Amyloid Cross-Seeding: Mechanism, Implication, and Inhibition

Abstract

Most neurodegenerative diseases such as Alzheimer's disease, type 2 diabetes, Parkinson's disease, etc. are caused by inclusions and plaques containing misfolded protein aggregates. These protein aggregates are essentially formed by the interactions of either the same (homologous) or different (heterologous) sequences. Several experimental pieces of evidence have revealed the presence of cross-seeding in amyloid proteins, which results in a multicomponent assembly; however, the molecular and structural details remain less explored. Here, we discuss the amyloid proteins and the cross-seeding phenomena in detail. Data suggest that targeting the common epitope of the interacting amyloid proteins may be a better therapeutic option than targeting only one species. We also examine the dual inhibitors that target the amyloid proteins participating in the cross-seeding events. The future scopes and major challenges in understanding the mechanism and developing therapeutics are also considered. Detailed knowledge of the amyloid cross-seeding will stimulate further research in the practical aspects and better designing anti-amyloid therapeutics.

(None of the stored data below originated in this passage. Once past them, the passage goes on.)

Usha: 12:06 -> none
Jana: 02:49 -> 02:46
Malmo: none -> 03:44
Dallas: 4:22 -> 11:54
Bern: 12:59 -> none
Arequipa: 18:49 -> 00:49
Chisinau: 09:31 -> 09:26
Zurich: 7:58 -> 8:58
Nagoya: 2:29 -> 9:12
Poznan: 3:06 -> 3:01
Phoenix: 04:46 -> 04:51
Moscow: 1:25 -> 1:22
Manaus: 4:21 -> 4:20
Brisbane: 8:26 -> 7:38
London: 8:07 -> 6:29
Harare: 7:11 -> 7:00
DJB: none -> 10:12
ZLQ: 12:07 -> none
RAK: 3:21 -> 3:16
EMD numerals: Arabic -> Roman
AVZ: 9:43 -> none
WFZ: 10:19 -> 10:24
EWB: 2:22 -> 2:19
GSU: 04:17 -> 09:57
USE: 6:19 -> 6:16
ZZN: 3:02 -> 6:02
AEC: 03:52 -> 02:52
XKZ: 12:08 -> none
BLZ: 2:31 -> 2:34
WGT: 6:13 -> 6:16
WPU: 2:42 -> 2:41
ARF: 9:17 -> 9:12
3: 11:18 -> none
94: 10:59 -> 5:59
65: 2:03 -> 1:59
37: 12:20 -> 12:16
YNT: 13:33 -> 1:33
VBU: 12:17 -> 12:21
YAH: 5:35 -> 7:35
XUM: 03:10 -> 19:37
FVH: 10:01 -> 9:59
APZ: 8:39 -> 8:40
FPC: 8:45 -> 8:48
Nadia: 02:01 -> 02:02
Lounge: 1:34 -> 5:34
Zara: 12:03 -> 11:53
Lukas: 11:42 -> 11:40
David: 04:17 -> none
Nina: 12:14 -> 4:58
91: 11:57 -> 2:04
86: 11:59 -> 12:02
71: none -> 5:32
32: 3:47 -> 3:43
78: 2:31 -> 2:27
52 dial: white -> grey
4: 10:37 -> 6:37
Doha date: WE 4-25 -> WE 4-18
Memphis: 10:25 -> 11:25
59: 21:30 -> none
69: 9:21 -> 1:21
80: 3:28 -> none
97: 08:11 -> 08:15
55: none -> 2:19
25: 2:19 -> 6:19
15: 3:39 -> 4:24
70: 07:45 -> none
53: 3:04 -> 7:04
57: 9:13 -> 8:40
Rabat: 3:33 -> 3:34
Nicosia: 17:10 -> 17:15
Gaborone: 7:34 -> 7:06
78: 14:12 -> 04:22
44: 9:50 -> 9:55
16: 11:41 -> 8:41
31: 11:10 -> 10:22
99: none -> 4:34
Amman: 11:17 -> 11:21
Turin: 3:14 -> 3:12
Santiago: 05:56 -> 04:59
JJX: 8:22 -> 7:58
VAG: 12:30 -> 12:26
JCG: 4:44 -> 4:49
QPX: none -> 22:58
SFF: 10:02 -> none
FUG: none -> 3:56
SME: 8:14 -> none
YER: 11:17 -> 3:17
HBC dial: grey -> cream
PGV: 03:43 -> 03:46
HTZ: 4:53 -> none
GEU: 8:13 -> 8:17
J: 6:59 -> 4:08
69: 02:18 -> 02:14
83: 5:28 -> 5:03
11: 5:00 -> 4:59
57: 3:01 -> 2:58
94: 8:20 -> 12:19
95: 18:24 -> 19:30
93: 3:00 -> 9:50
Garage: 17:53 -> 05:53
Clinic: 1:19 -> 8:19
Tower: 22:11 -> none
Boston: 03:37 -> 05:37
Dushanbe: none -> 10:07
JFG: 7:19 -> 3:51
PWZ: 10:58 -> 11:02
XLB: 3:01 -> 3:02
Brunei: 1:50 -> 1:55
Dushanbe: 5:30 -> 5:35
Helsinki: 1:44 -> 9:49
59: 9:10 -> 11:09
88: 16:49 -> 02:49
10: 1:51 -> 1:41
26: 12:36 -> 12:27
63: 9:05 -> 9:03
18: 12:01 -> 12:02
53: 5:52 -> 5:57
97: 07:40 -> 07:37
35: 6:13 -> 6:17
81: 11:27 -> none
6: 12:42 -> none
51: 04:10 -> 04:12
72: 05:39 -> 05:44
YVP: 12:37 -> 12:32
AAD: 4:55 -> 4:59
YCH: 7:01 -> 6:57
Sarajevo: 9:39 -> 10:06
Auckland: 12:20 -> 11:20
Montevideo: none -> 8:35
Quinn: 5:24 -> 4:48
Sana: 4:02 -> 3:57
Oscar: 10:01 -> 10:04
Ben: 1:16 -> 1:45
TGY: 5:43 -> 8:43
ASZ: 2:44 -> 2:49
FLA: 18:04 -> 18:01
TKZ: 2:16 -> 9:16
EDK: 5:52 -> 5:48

Keywords: aggregation; amyloid proteins; cross-seeding; dual inhibition; fibrillation; protein misfolding diseases.

Figure 3

Domain structure of tau protein. The N-terminal domain, proline-rich region (PRR), microtubule-binding region (MTBR), and C-terminal region (CTD) are shown. The PHF aggregate from 308–380 amino acids (in green) of tau protein solved by cryo-EM (PDB ID: 7NRQ) [91] shows the assembly of tau in the diseased fibril phase.

Figure 1

Amyloid seeding and aggregation. The addition of preformed seeds reduces the lag phase leading to faster aggregation. The seeds can be homologous or heterologous. Homologous seeds, which have the same nature as the existing nuclei, lead to homologous seeding, whereas the heterologous seeds differ from the initial nuclei and lead to heterologous or cross-seeding.

Figure 2

Human APP cleavage pathway. The human APP undergoes proteolytic cleavage in two different pathways: amyloidogenic and non-amyloidogenic. In the non-amyloidogenic pathway, the α-secretases cleave within the Aβ domain to form the α-C terminal fragments (CTFα), and the N-terminal soluble APP (sAPPα). The CTFα is subsequently cleaved by γ-secretase to form P3 and APP intracellular domain (AICD). In the amyloidogenic pathway, the β-secretase initially cleaves APP to form β-C-terminal fragments (CTFβ) and N-terminal-soluble APP (sAPPβ). The CTFβ is then cleaved by γ-secretase to form extracellular Aβ and AICD. The arrangement of Aβ40 (red) (PDB ID: 6TI5) [65] and Aβ42 (green) (PDB ID: 2BEG) [66] in the fibrillar phase are shown on the right. The β-sheet structure of the peptide and the parallel direction can be observed in the figure.

Figure 4

Domain structure of the α-syn protein. The lipid-binding N-terminal domain (NTD) is represented in orange, while the non-Aβ component (NAC) region necessary for the aggregation of α-syn protein is in blue. The C-terminal domain (CTD) of α-syn protein is represented in green. On top, the arrangement of α-syn protein in fibrillar form is shown (PDB ID: 6FLT) [27].

Figure 5

Schematic representation of hIAPP aggregation kinetics. The sigmoidal curves house the different forms: monomer, oligomer, protofibrils, and fibrils of hIAPP that are formed at various phases with time. The representation is shown for kinetics without seeding. The structures of different forms of hIAPP are shown (PDB IDs: 2KIB and 6VW2) [110,111].

Figure 6

Domain structure of PrP protein. The signal peptide that guides the PrP protein is represented in red, with the octapeptide in orange. The globular C-terminal domain (CTD) with α-helices and β-sheets are shown in purple. The hydrophobic domain (HD) between the octapeptide and the CTD is colored in blue. The fibril form of human PrP is shown at the top (PDB ID: 6UUR) [126].

Figure 7

General mechanism of dual inhibitors of cross-seeding: (A) in the absence of an inhibitor, protein A acts as a seed and facilitates the cross-seeding of protein B; (B) in the presence of a dual inhibitor, the toxicity of the amyloid fibers of protein A is reduced, and the cross-seeding of protein B is also inhibited.